### What to produce
The entries below need to be transcribed exactly, without their images.

Data records:

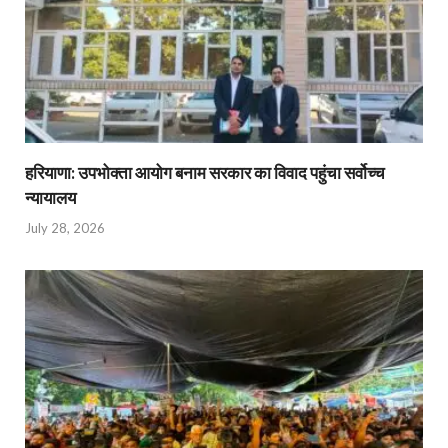
हरियाणा: उपभोक्ता आयोग बनाम सरकार का विवाद पहुंचा सर्वोच्च
न्यायालय
July 28, 2026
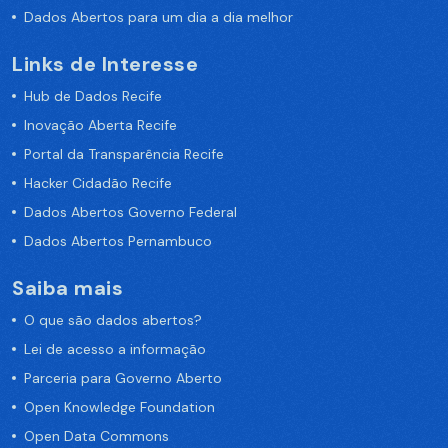
Dados Abertos para um dia a dia melhor
Links de Interesse
Hub de Dados Recife
Inovação Aberta Recife
Portal da Transparência Recife
Hacker Cidadão Recife
Dados Abertos Governo Federal
Dados Abertos Pernambuco
Saiba mais
O que são dados abertos?
Lei de acesso a informação
Parceria para Governo Aberto
Open Knowledge Foundation
Open Data Commons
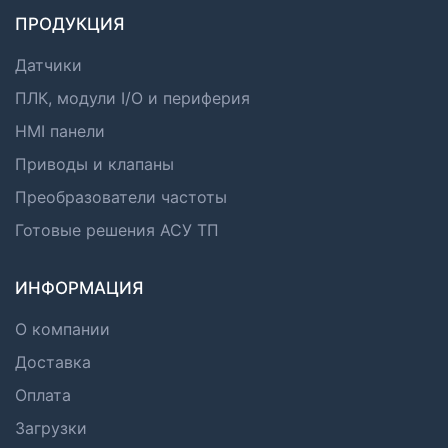
ПРОДУКЦИЯ
Датчики
ПЛК, модули I/O и периферия
HMI панели
Приводы и клапаны
Преобразователи частоты
Готовые решения АСУ ТП
ИНФОРМАЦИЯ
О компании
Доставка
Оплата
Загрузки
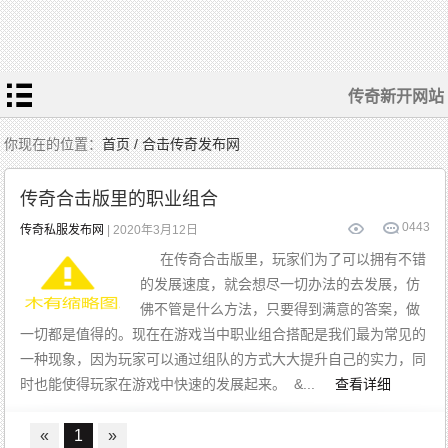
传奇新开网站
你现在的位置：
首页 / 合击传奇发布网
传奇合击版里的职业组合
0
443
传奇私服发布网
| 2020年3月12日
在传奇合击版里，玩家们为了可以拥有不错
的发展速度，就会想尽一切办法的去发展，仿
佛不管是什么方法，只要得到满意的答案，做
一切都是值得的。现在在游戏当中职业组合搭配是我们最为常见的
一种现象，因为玩家可以通过组队的方式大大提升自己的实力，同
时也能使得玩家在游戏中快速的发展起来。 &...
查看详细
«
1
»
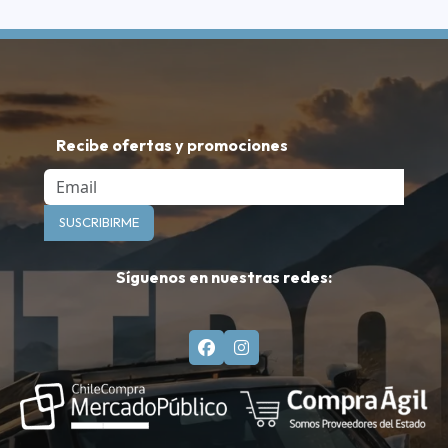
Recibe ofertas y promociones
Email
SUSCRIBIRME
Síguenos en nuestras redes:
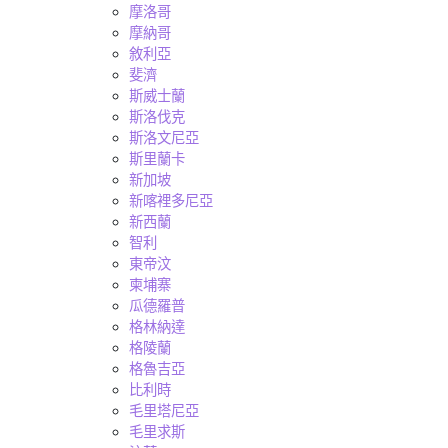
摩洛哥
摩納哥
敘利亞
斐濟
斯威士蘭
斯洛伐克
斯洛文尼亞
斯里蘭卡
新加坡
新喀裡多尼亞
新西蘭
智利
東帝汶
柬埔寨
瓜德羅普
格林納達
格陵蘭
格魯吉亞
比利時
毛里塔尼亞
毛里求斯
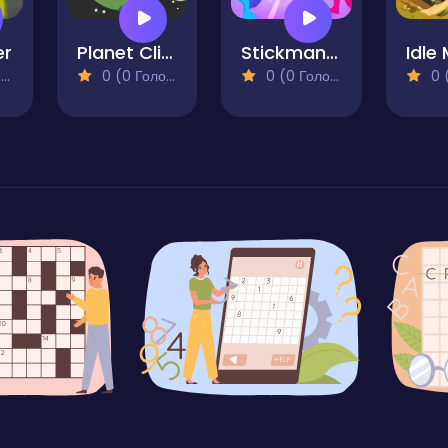
er
Planet Clicker - Dust Collector
Stickman Guys Defense
)
0 (0 Голосів)
0 (0 Голосів)
0 (0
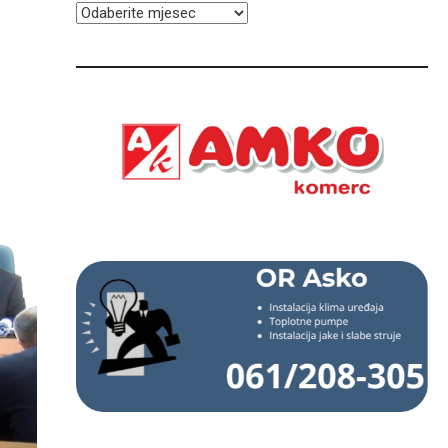
ARHIVA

### Answer for this exercise
हरियाणा: उपभोक्ता आयोग बनाम सरकार का विवाद पहुंचा सर्वोच्च
न्यायालय
July 28, 2026
Dados Abertos para um dia a dia melhor
Links de Interesse
Hub de Dados Recife
Inovação Aberta Recife
Portal da Transparência Recife
Hacker Cidadão Recife
Dados Abertos Governo Federal
Dados Abertos Pernambuco
Saiba mais
O que são dados abertos?
Lei de acesso a informação
Parceria para Governo Aberto
Open Knowledge Foundation
Open Data Commons
ПРОДУКЦИЯ
Датчики
ПЛК, модули I/O и периферия
HMI панели
Приводы и клапаны
Преобразователи частоты
Готовые решения АСУ ТП
ИНФОРМАЦИЯ
О компании
Доставка
Оплата
Загрузки
传奇新开网站
你现在的位置：
首页 / 合击传奇发布网
传奇合击版里的职业组合
0
443
传奇私服发布网
| 2020年3月12日
在传奇合击版里，玩家们为了可以拥有不错
的发展速度，就会想尽一切办法的去发展，仿
佛不管是什么方法，只要得到满意的答案，做
一切都是值得的。现在在游戏当中职业组合搭配是我们最为常见的
一种现象，因为玩家可以通过组队的方式大大提升自己的实力，同
时也能使得玩家在游戏中快速的发展起来。 &...
查看详细
«
1
»
Recibe ofertas y promociones
Email
SUSCRIBIRME
Síguenos en nuestras redes:
摩洛哥
摩納哥
敘利亞
斐濟
斯威士蘭
斯洛伐克
斯洛文尼亞
斯里蘭卡
新加坡
新喀裡多尼亞
新西蘭
智利
東帝汶
柬埔寨
瓜德羅普
格林納達
格陵蘭
格魯吉亞
比利時
毛里塔尼亞
毛里求斯
er
Planet Clicker - Dust Collector
Stickman Guys Defense
)
0 (0 Голосів)
0 (0 Голосів)
0 (0
ARHIVA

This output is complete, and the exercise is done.